Descendentes e ex-escravos ricos que voltaram para a Africa

De praxe pensamos que os descendentes dos escravos eram pobres. No final do Séc. XIX, muitos escravos alforriados voltaram para a África e até hoje são chamados de comunidades brasileiras. Muitos se enriqueceram e tornaram-se as elites africanas, principalmente na cidade de Lagos.

Abaixo fotos tiradas no Brasil, Nigéria e Benin, dessa interessante história desconhecida de muitos – ex-escravos e descendentes que se tornaram ricos comerciantes, médicos, advogados, políticos, donos de muitas propriedades.

Essa pintura é de Debret (1839). Retrata o oficial de barbeiro no Brasil, que quase sempre era negro ou mulato. O europeu chocava com tal, mas o habitante do Rio de Janeiro utilizava vários trabalhos realizados por escravos. O barbeiro podia ser ao mesmo tempo, um cabeleireiro, um cirurgião que utiliza bisturi e um destro aplicador de sanguessugas, técnica bem utilizada como anestesia.

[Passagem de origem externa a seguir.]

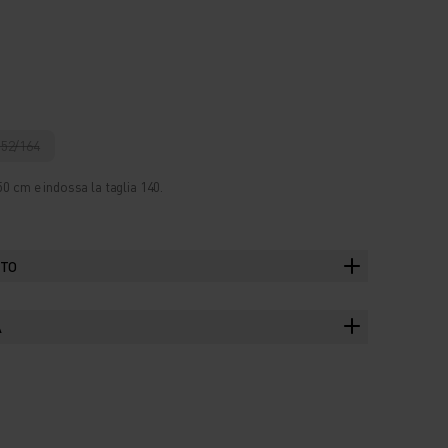
152/164
50 cm e indossa la taglia 140.
TTO
A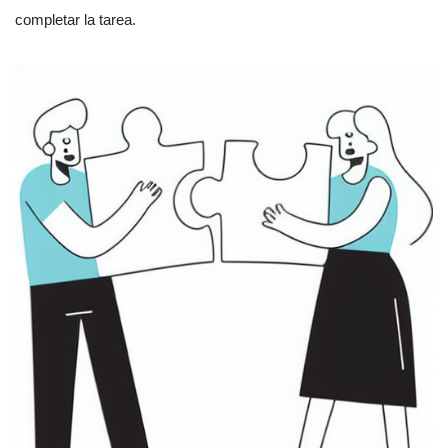
completar la tarea.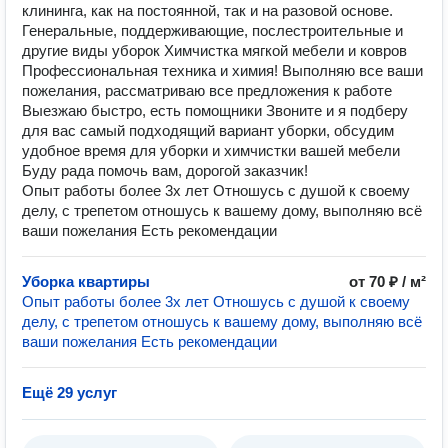
клининга, как на постоянной, так и на разовой основе.
Генеральные, поддерживающие, послестроительные и
другие виды уборок Химчистка мягкой мебели и ковров
Профессиональная техника и химия! Выполняю все ваши
пожелания, рассматриваю все предложения к работе
Выезжаю быстро, есть помощники Звоните и я подберу
для вас самый подходящий вариант уборки, обсудим
удобное время для уборки и химчистки вашей мебели
Буду рада помочь вам, дорогой заказчик!
Опыт работы более 3х лет Отношусь с душой к своему
делу, с трепетом отношусь к вашему дому, выполняю всё
ваши пожелания Есть рекомендации
Уборка квартиры
от 70 ₽ / м²
Опыт работы более 3х лет Отношусь с душой к своему
делу, с трепетом отношусь к вашему дому, выполняю всё
ваши пожелания Есть рекомендации
Ещё 29 услуг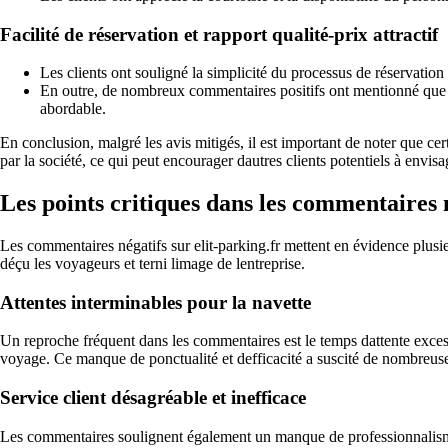
Facilité de réservation et rapport qualité-prix attractif
Les clients ont souligné la simplicité du processus de réservation e
En outre, de nombreux commentaires positifs ont mentionné que le ra
abordable.
En conclusion, malgré les avis mitigés, il est important de noter que cer
par la société, ce qui peut encourager dautres clients potentiels à envis
Les points critiques dans les commentaires n
Les commentaires négatifs sur elit-parking.fr mettent en évidence plusie
déçu les voyageurs et terni limage de lentreprise.
Attentes interminables pour la navette
Un reproche fréquent dans les commentaires est le temps dattente excessi
voyage. Ce manque de ponctualité et defficacité a suscité de nombreuse
Service client désagréable et inefficace
Les commentaires soulignent également un manque de professionnalisme ch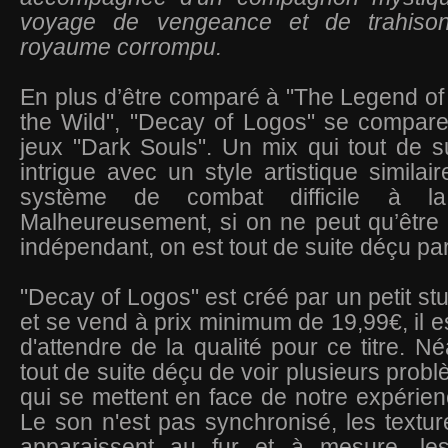
voyage de vengeance et de trahiso
royaume corrompu.
En plus d’être comparé à "The Legend of 
the Wild", "Decay of Logos" se compar
jeux "Dark Souls". Un mix qui tout de su
intrigue avec un style artistique similai
système de combat difficile à l
Malheureusement, si on ne peut qu’être a
indépendant, on est tout de suite déçu pa
"Decay of Logos" est créé par un petit st
et se vend à prix minimum de 19,99€, il es
d'attendre de la qualité pour ce titre. N
tout de suite déçu de voir plusieurs prob
qui se mettent en face de notre expérien
Le son n'est pas synchronisé, les textur
apparaissent au fur et à mesure, le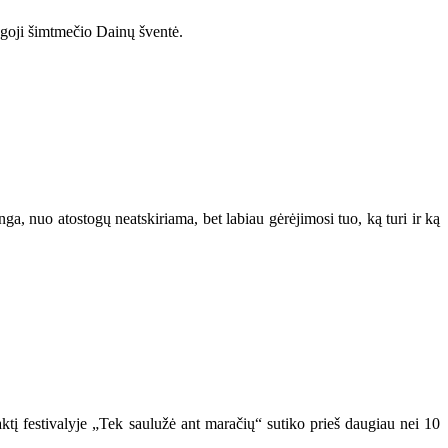
bingoji šimtmečio Dainų šventė.
ga, nuo atostogų neatskiriama, bet labiau gėrėjimosi tuo, ką turi ir ką
aktį festivalyje „Tek saulužė ant maračių“ sutiko prieš daugiau nei 10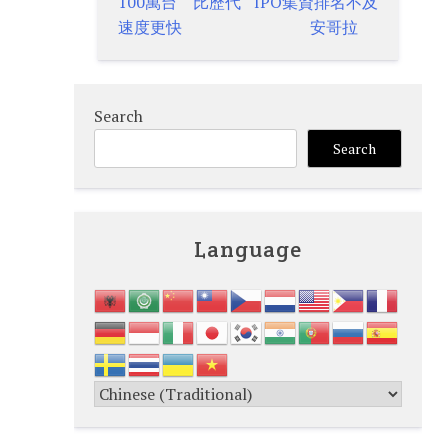
navigation
100萬台 比歷代
IPO集資排名不及
速度更快
安哥拉
Search
Search
Language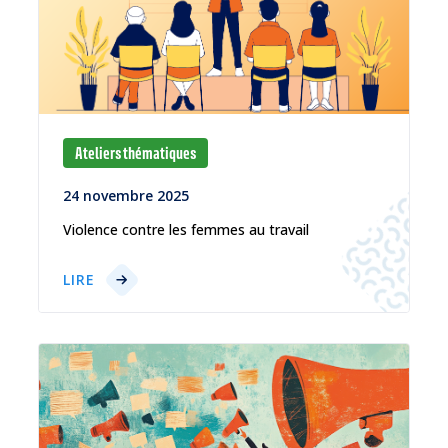
Ateliers thématiques
24 novembre 2025
Violence contre les femmes au travail
LIRE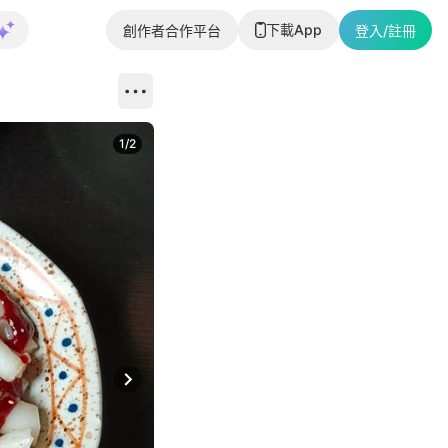
下載App
創作者合作平台
登入/註冊
1
/
2
即睇更多社
Next slide
返回帖文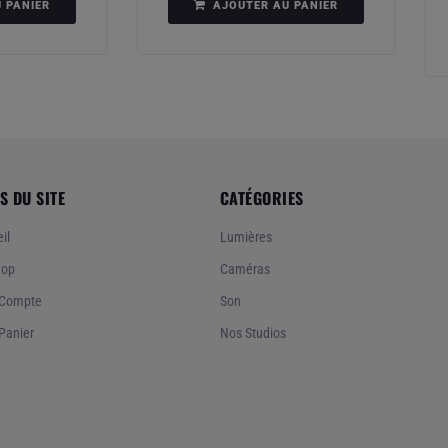
 PANIER
AJOUTER AU PANIER
S DU SITE
CATÉGORIES
il
Lumières
hop
Caméras
Compte
Son
Panier
Nos Studios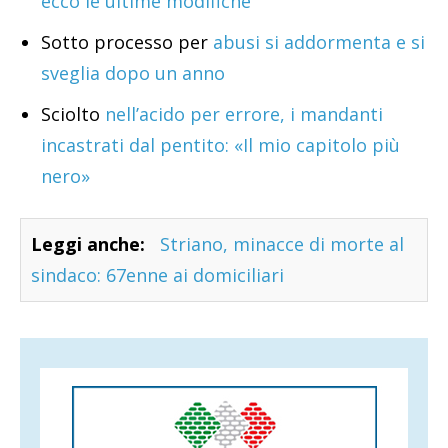
ecco le ultime modifiche
Sotto processo per
abusi si addormenta e si
sveglia dopo un anno
Sciolto
nell’acido per errore, i mandanti
incastrati dal pentito: «Il mio capitolo più
nero»
Leggi anche:
Striano, minacce di morte al
sindaco: 67enne ai domiciliari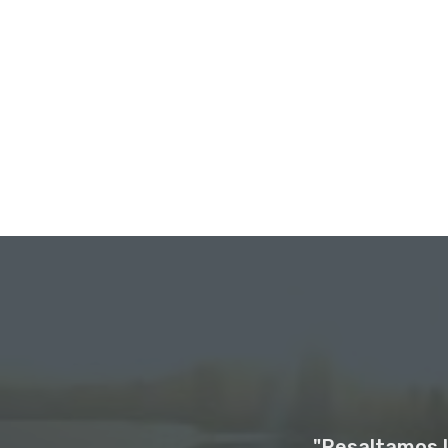
"Resaltamos l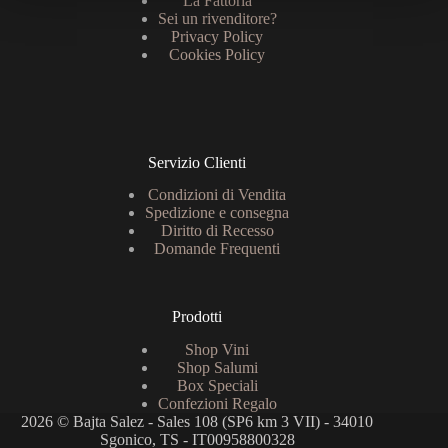
La Fattoria
Sei un rivenditore?
Privacy Policy
Cookies Policy
Servizio Clienti
Condizioni di Vendita
Spedizione e consegna
Diritto di Recesso
Domande Frequenti
Prodotti
Shop Vini
Shop Salumi
Box Speciali
Confezioni Regalo
2026 © Bajta Salez - Sales 108 (SP6 km 3 VII) - 34010
Sgonico, TS - IT00958800328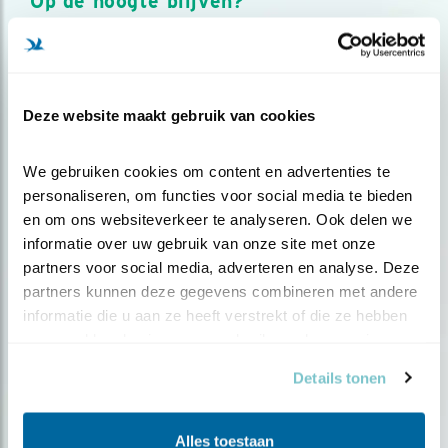
Op de hoogte blijven?
Meld je aan en ontvang nieuws, inspiratie, acties en tips
over vogels en activiteiten van Vogelbescherming.
AANMELDEN VOGELNIEUWS
Deze website maakt gebruik van cookies
Volg ons via social media
We gebruiken cookies om content en advertenties te 
personaliseren, om functies voor social media te bieden 
en om ons websiteverkeer te analyseren. Ook delen we 
informatie over uw gebruik van onze site met onze 
partners voor social media, adverteren en analyse. Deze 
partners kunnen deze gegevens combineren met andere 
informatie die u aan ze heeft verstrekt of die ze hebben 
verzameld op basis van uw gebruik van hun services.
Details tonen
Alles toestaan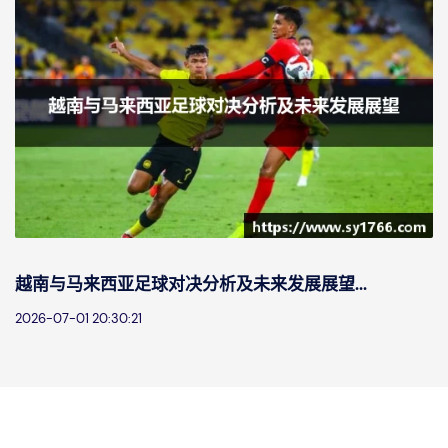
越南与马来西亚足球对决分析及未来发展展望...
2026-07-01 20:30:21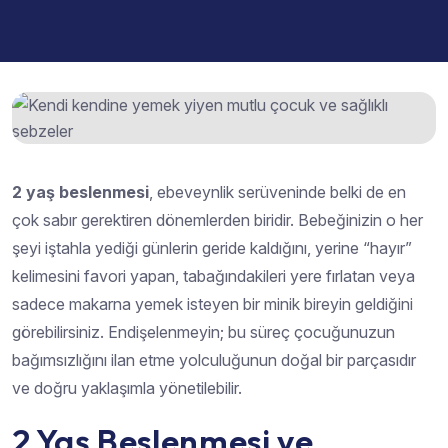
2 yaş beslenmesi
, ebeveynlik serüveninde belki de en
çok sabır gerektiren dönemlerden biridir. Bebeğinizin o her
şeyi iştahla yediği günlerin geride kaldığını, yerine “hayır”
kelimesini favori yapan, tabağındakileri yere fırlatan veya
sadece makarna yemek isteyen bir minik bireyin geldiğini
görebilirsiniz. Endişelenmeyin; bu süreç çocuğunuzun
bağımsızlığını ilan etme yolculuğunun doğal bir parçasıdır
ve doğru yaklaşımla yönetilebilir.
2 Yaş Beslenmesi ve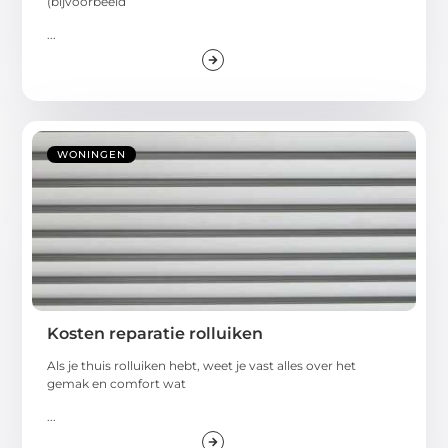
(bijvoorbeeld
...
WONINGEN
Kosten reparatie rolluiken
Als je thuis rolluiken hebt, weet je vast alles over het
gemak en comfort wat
...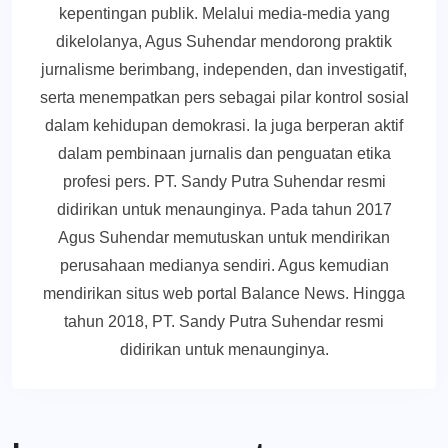
kepentingan publik. Melalui media-media yang
dikelolanya, Agus Suhendar mendorong praktik
jurnalisme berimbang, independen, dan investigatif,
serta menempatkan pers sebagai pilar kontrol sosial
dalam kehidupan demokrasi. Ia juga berperan aktif
dalam pembinaan jurnalis dan penguatan etika
profesi pers. PT. Sandy Putra Suhendar resmi
didirikan untuk menaunginya. Pada tahun 2017
Agus Suhendar memutuskan untuk mendirikan
perusahaan medianya sendiri. Agus kemudian
mendirikan situs web portal Balance News. Hingga
tahun 2018, PT. Sandy Putra Suhendar resmi
didirikan untuk menaunginya.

Segundo os viajantes Th. Lindley e Wetherell, na Bahia, os barbeiros eram de músicos a arrancadores de dentes.
A esquerda, escrava doméstica. Artur Gomes Leal com sua ama-de-leite Mônica, 1860. A direita, escravo alforriado. Carte visite (Coleção Francisco Rodrigues, Fundação joaquim Nabuco, Recife).

Escrava de ganho, vendendo frutas no Brasil, cerca de 1860. (Museu Imperial, Petrópolis)

Crioula, 1885. O termo crioulo, nesse caso, é denominação principalmente linguística africana, mas também para denominar grupos étnicos em várias regiões da África. A direita, Iorubá (grupo étnico da África Ocidental, sendo o segundo maior grupo da Nigéria) com escoriações características, fotografado em Salvador em 1885. (Coleção Tempostal, Salvador).

Escravos do eito numa fazenda fluminense por volta de 1885 (Museu Imperial, Petrópolis).

Costureiras brasileiras em Abeokutá (capital do estado de Ogun, na Nigéria), sec. XIX (Société des Missions Africaines, Roma). Com certeza retornaram a terra África.

Os homens mais ricos da comunidade brasileira, ou seja, ex-escravos do Brasil que voltaram a África, mandavam seus filhos para estudar na Europa ou na Bahia. Assim se formaram os primeiros médicos e advogados da Nigéria, como Plácido e Honório Assumpção. As carreiras de funcionário do governo colonial inglês e em empresas estrangeiras atraíam muito dos chamados “brazilian descendants”. Os irmãos acima adotaram o nome iorubá Alakija. Parte da família voltou para a Bahia no começo do sec. XX. (Documento da família fotografado por Pierre Verger).

Acima, capela de bambu, primeira igreja Católica de Lagos (cidade portuguesa no distrito de Faro), 1872. Sentado entre dois missionários francesesm de chapéu, está o padre Antônio, ex-escravo do prior do Carmo do Salvador. Abaixo, sagração do católico de Lagos, Monsenhor Lang, em 1902. (Société des Missions Africaines, Roma).

Decoração dos festejos da abolição: sob os retratos de D. Pedro II e da Rainha Vitória, vêem-se as armas do Império do Brasil, ladeadas pelas bandeiras inglesa e brasileira. (Société des Missions Africaines, Roma).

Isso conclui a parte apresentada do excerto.